Problem requirements>
What you hand back must match the records word for word, with no pictures.

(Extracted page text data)
----------------
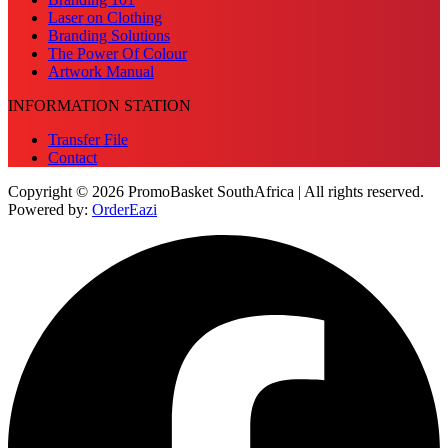
Laser on Clothing
Branding Solutions
The Power Of Colour
Artwork Manual
INFORMATION STATION
Transfer File
Contact
Copyright © 2026 PromoBasket SouthAfrica | All rights reserved.
Powered by:
OrderEazi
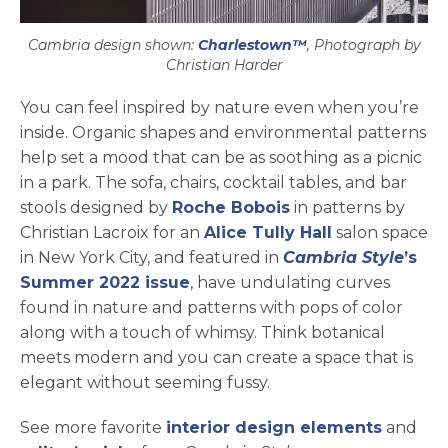
Cambria design shown:
Charlestown™
, Photograph by
Christian Harder
You can feel inspired by nature even when you’re
inside. Organic shapes and environmental patterns
help set a mood that can be as soothing as a picnic
in a park. The sofa, chairs, cocktail tables, and bar
opens in a new ta
stools designed by
Roche Bobois
in patterns by
Christian Lacroix for an
Alice Tully Hall
salon space
open
ope
ope
in New York City, and featured in
Cambria Style
’s
opens in a new tab
Summer 2022 issue
, have undulating curves
found in nature and patterns with pops of color
along with a touch of whimsy. Think botanical
meets modern and you can create a space that is
elegant without seeming fussy.
See more favorite
interior design elements
and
----------------
Your response>
Laser on Clothing
Branding Solutions
The Power Of Colour
Artwork Manual
INFORMATION STATION
Transfer File
Contact
Copyright © 2026 PromoBasket SouthAfrica | All rights reserved.
Powered by:
OrderEazi
Cambria design shown:
Charlestown™
, Photograph by
Christian Harder
You can feel inspired by nature even when you’re
inside. Organic shapes and environmental patterns
help set a mood that can be as soothing as a picnic
in a park. The sofa, chairs, cocktail tables, and bar
opens in a new ta
stools designed by
Roche Bobois
in patterns by
Christian Lacroix for an
Alice Tully Hall
salon space
open
ope
ope
in New York City, and featured in
Cambria Style
’s
opens in a new tab
Summer 2022 issue
, have undulating curves
found in nature and patterns with pops of color
along with a touch of whimsy. Think botanical
meets modern and you can create a space that is
elegant without seeming fussy.
See more favorite
interior design elements
and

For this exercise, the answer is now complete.